_Task goal_.
The required answer is an exact copy of every line from the beginning of the entries through the line with "Bunge Alimentos", with all pictures omitted.
-- Data for review follows --
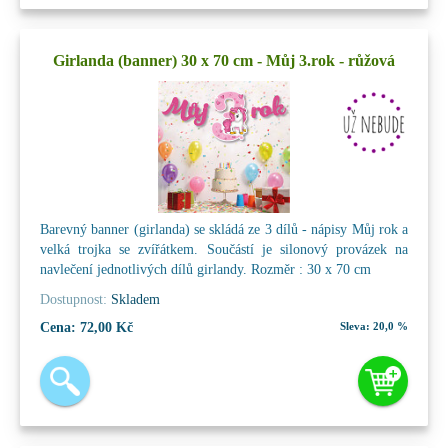
Girlanda (banner) 30 x 70 cm - Můj 3.rok - růžová
Barevný banner (girlanda) se skládá ze 3 dílů - nápisy Můj rok a
velká trojka se zvířátkem. Součástí je silonový provázek na
navlečení jednotlivých dílů girlandy. Rozměr : 30 x 70 cm
Dostupnost:
Skladem
Cena:
72,00 Kč
Sleva:
20,0 %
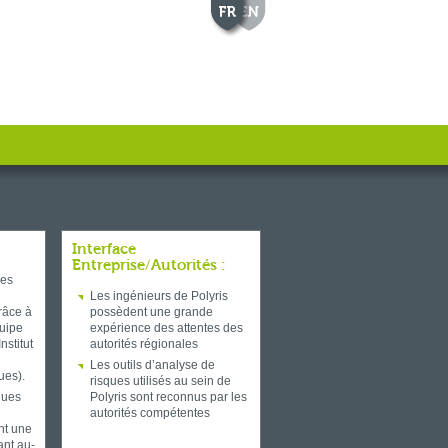
Interface
Entreprise/Autorités :
des
Les ingénieurs de Polyris
grâce à
possèdent une grande
quipe
expérience des attentes des
nstitut
autorités régionales
Les outils d’analyse de
es).
risques utilisés au sein de
ques
Polyris sont reconnus par les
autorités compétentes
nt une
ant au-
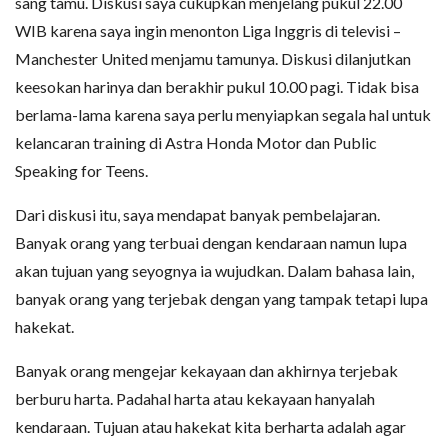
sang tamu. Diskusi saya cukupkan menjelang pukul 22.00
WIB karena saya ingin menonton Liga Inggris di televisi –
Manchester United menjamu tamunya. Diskusi dilanjutkan
keesokan harinya dan berakhir pukul 10.00 pagi. Tidak bisa
berlama-lama karena saya perlu menyiapkan segala hal untuk
kelancaran training di Astra Honda Motor dan Public
Speaking for Teens.
Dari diskusi itu, saya mendapat banyak pembelajaran.
Banyak orang yang terbuai dengan kendaraan namun lupa
akan tujuan yang seyognya ia wujudkan. Dalam bahasa lain,
banyak orang yang terjebak dengan yang tampak tetapi lupa
hakekat.
Banyak orang mengejar kekayaan dan akhirnya terjebak
berburu harta. Padahal harta atau kekayaan hanyalah
kendaraan. Tujuan atau hakekat kita berharta adalah agar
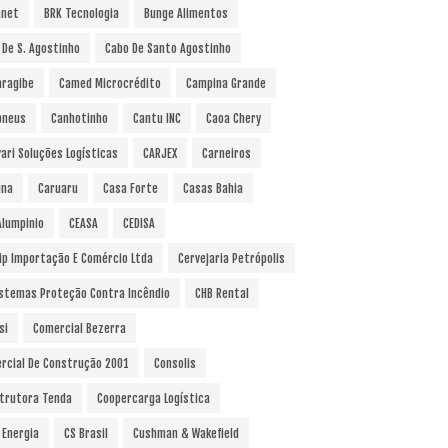
anet
BRK Tecnologia
Bunge Alimentos
 De S. Agostinho
Cabo De Santo Agostinho
ragibe
Camed Microcrédito
Campina Grande
pneus
Canhotinho
Cantu INC
Caoa Chery
vari Soluções Logísticas
CARJEX
Carneiros
ina
Caruaru
Casa Forte
Casas Bahia
Alumpinio
CEASA
CEDISA
ip Importação E Comércio Ltda
Cervejaria Petrópolis
istemas Proteção Contra Incêndio
CHB Rental
si
Comercial Bezerra
rcial De Construção 2001
Consolis
trutora Tenda
Coopercarga Logística
 Energia
CS Brasil
Cushman & Wakefield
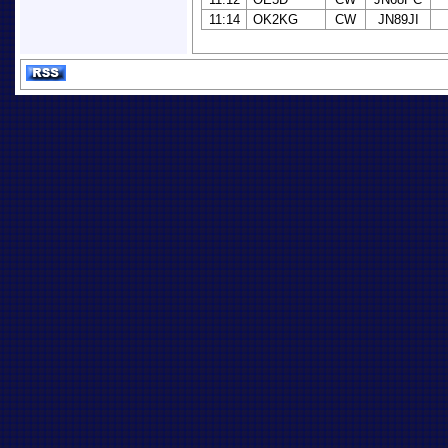
11:14
OK2KG
CW
JN89JI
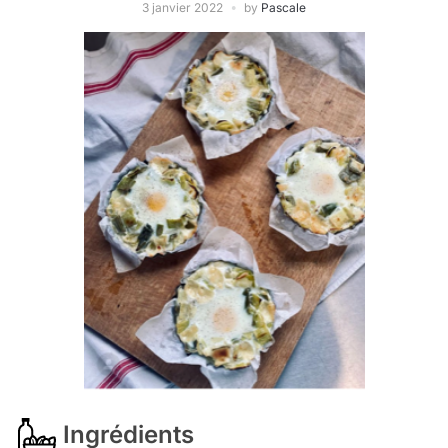
3 janvier 2022
by
Pascale
Ingrédients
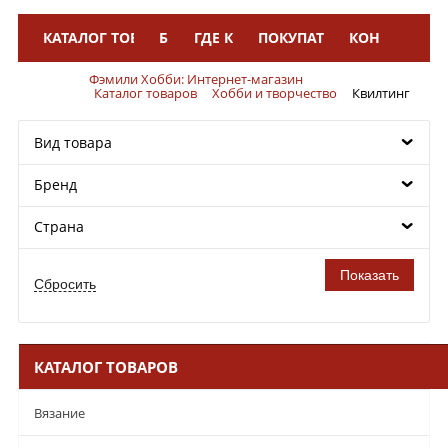
КАТАЛОГ ТОВАРОВ
БРЕНДЫ
ГДЕ КУПИТЬ
ПОКУПАТЕЛЯМ
КОНТАКТЫ
Меню
Фэмили Хобби: Интернет-магазин
Каталог товаров
Хобби и творчество
Квилтинг
Вид товара
Бренд
Страна
КАТАЛОГ ТОВАРОВ
Вязание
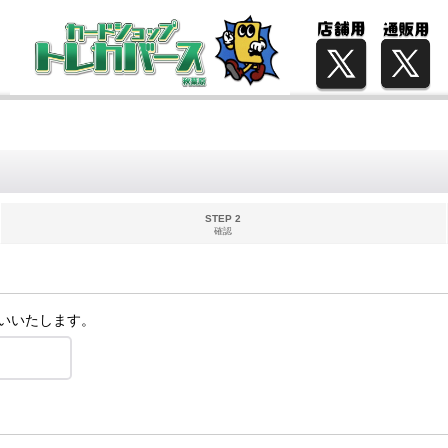
STEP 2
確認
いいたします。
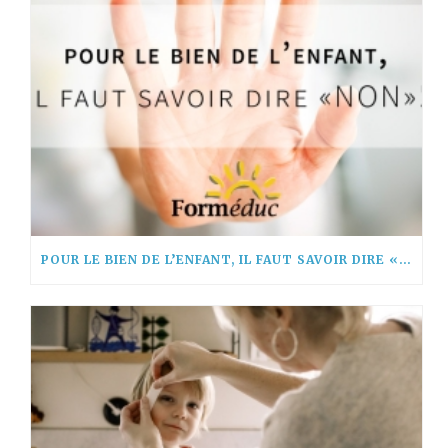
POUR LE BIEN DE L’ENFANT, IL FAUT SAVOIR DIRE « NON! »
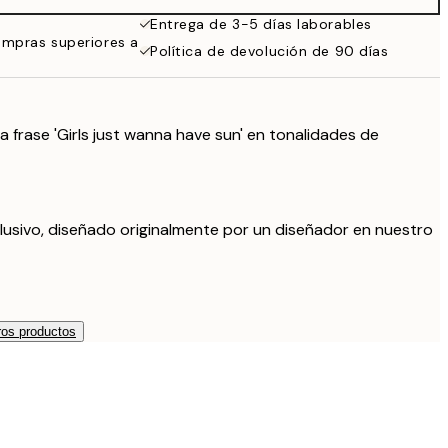
Entrega de 3-5 días laborables
ompras superiores a
Política de devolución de 90 días
a frase 'Girls just wanna have sun' en tonalidades de
lusivo, diseñado originalmente por un diseñador en nuestro
os productos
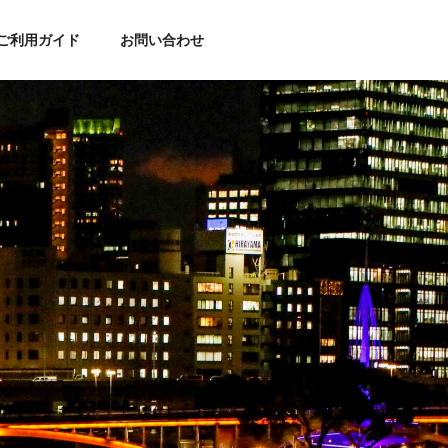
ご利用ガイド
お問い合わせ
-- Data for review concluded --
_Written reply_.
Girlanda (banner) 30 x 70 cm - Můj 3.rok - růžová
Barevný banner (girlanda) se skládá ze 3 dílů - nápisy Můj rok a
velká trojka se zvířátkem. Součástí je silonový provázek na
navlečení jednotlivých dílů girlandy. Rozměr : 30 x 70 cm
Dostupnost:
Skladem
Cena:
72,00 Kč
Sleva:
20,0 %
Interface
Entreprise/Autorités :
des
Les ingénieurs de Polyris
grâce à
possèdent une grande
quipe
expérience des attentes des
nstitut
autorités régionales
Les outils d’analyse de
es).
risques utilisés au sein de
ques
Polyris sont reconnus par les
autorités compétentes
nt une
ant au-
sang tamu. Diskusi saya cukupkan menjelang pukul 22.00
WIB karena saya ingin menonton Liga Inggris di televisi –
Manchester United menjamu tamunya. Diskusi dilanjutkan
keesokan harinya dan berakhir pukul 10.00 pagi. Tidak bisa
berlama-lama karena saya perlu menyiapkan segala hal untuk
kelancaran training di Astra Honda Motor dan Public
Speaking for Teens.
Dari diskusi itu, saya mendapat banyak pembelajaran.
Banyak orang yang terbuai dengan kendaraan namun lupa
akan tujuan yang seyognya ia wujudkan. Dalam bahasa lain,
banyak orang yang terjebak dengan yang tampak tetapi lupa
hakekat.
Banyak orang mengejar kekayaan dan akhirnya terjebak
berburu harta. Padahal harta atau kekayaan hanyalah
kendaraan. Tujuan atau hakekat kita berharta adalah agar
anet
BRK Tecnologia
Bunge Alimentos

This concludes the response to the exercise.